■ EXERCISE DESCRIPTION
Look through the lines below, find those with the word "Compartir", and copy them.

** Opening AVAILABLE RECORDS block **

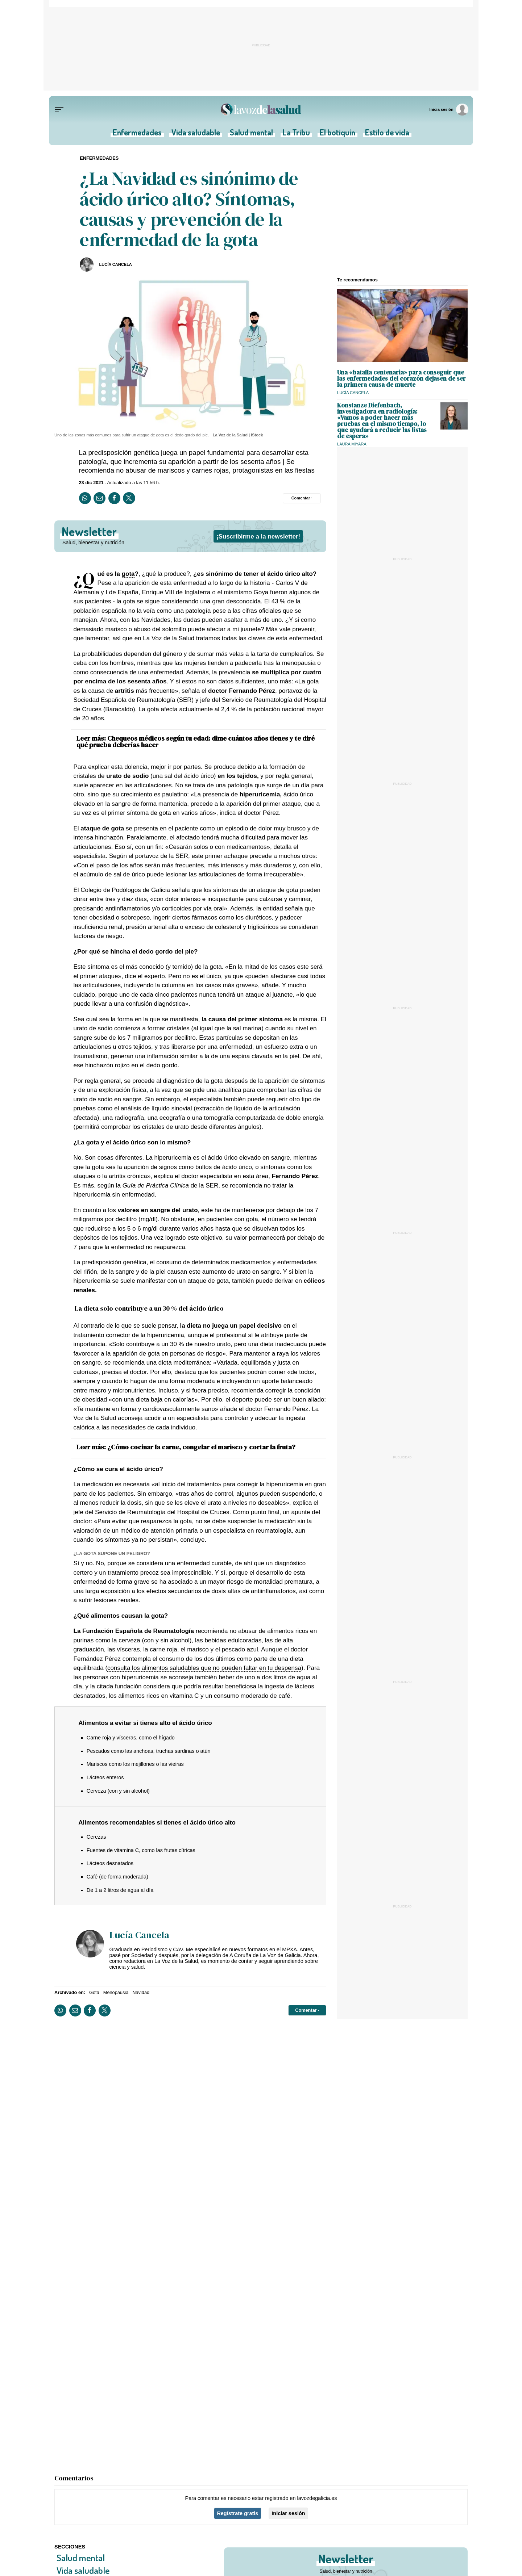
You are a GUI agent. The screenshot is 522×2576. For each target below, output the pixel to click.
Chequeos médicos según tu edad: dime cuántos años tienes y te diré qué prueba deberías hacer (195, 742)
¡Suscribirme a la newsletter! (258, 536)
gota (128, 573)
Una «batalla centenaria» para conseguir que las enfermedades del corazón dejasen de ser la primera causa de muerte (401, 378)
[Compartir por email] (99, 498)
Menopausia (115, 1992)
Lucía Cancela (115, 264)
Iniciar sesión (288, 2513)
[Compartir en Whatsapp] (85, 498)
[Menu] (59, 109)
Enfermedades (137, 134)
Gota (94, 1992)
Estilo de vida (387, 134)
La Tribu (296, 134)
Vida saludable (195, 134)
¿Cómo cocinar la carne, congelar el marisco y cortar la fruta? (201, 1447)
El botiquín (337, 134)
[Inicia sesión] (449, 109)
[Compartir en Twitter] (129, 498)
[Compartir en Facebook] (114, 498)
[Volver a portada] (261, 109)
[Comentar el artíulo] (302, 498)
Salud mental (251, 134)
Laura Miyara (351, 444)
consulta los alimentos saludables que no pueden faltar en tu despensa (204, 1667)
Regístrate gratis (237, 2513)
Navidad (140, 1992)
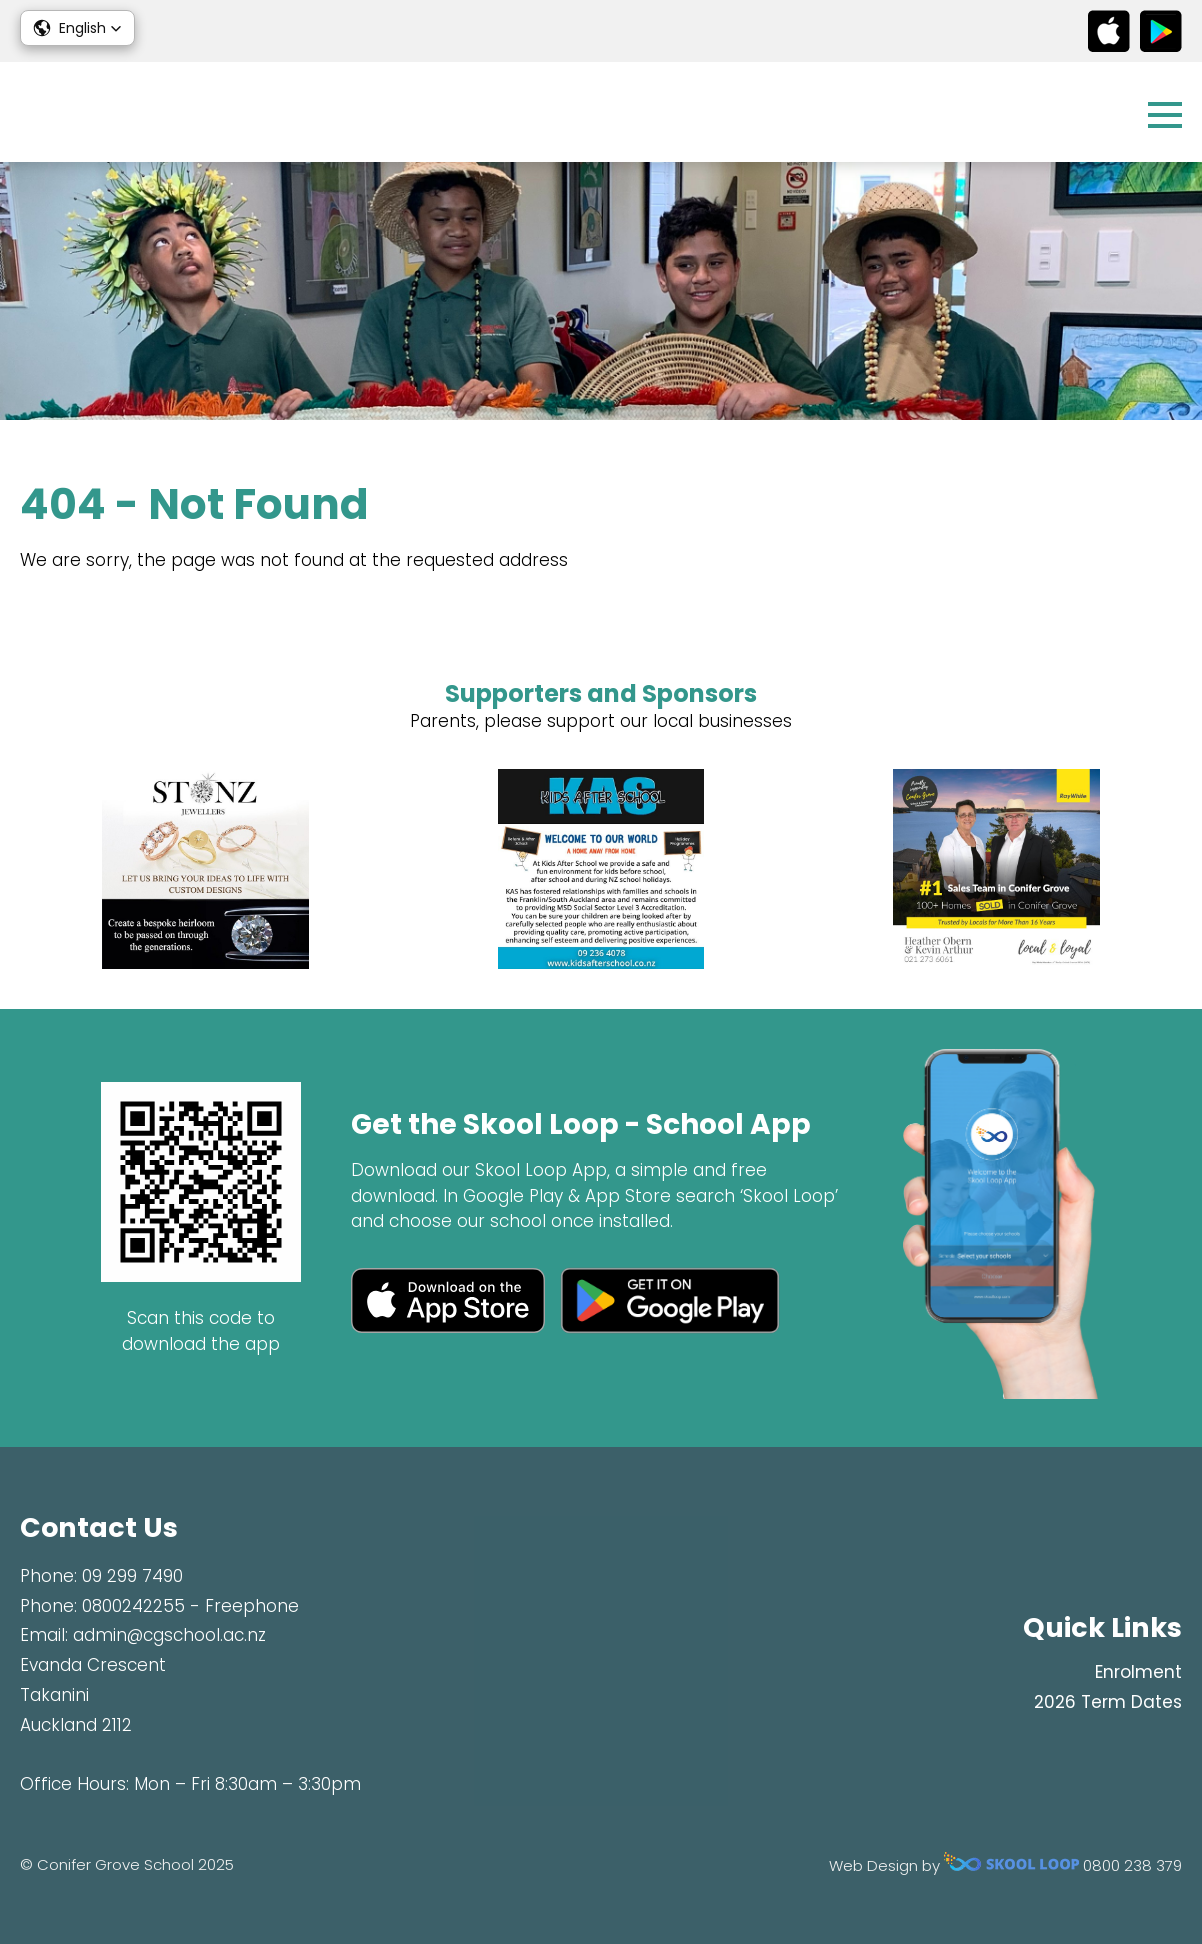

** Closing AVAILABLE RECORDS block **

■ EXPECTED OUTPUT
[Compartir por email] (99, 498)
[Compartir en Whatsapp] (85, 498)
[Compartir en Twitter] (129, 498)
[Compartir en Facebook] (114, 498)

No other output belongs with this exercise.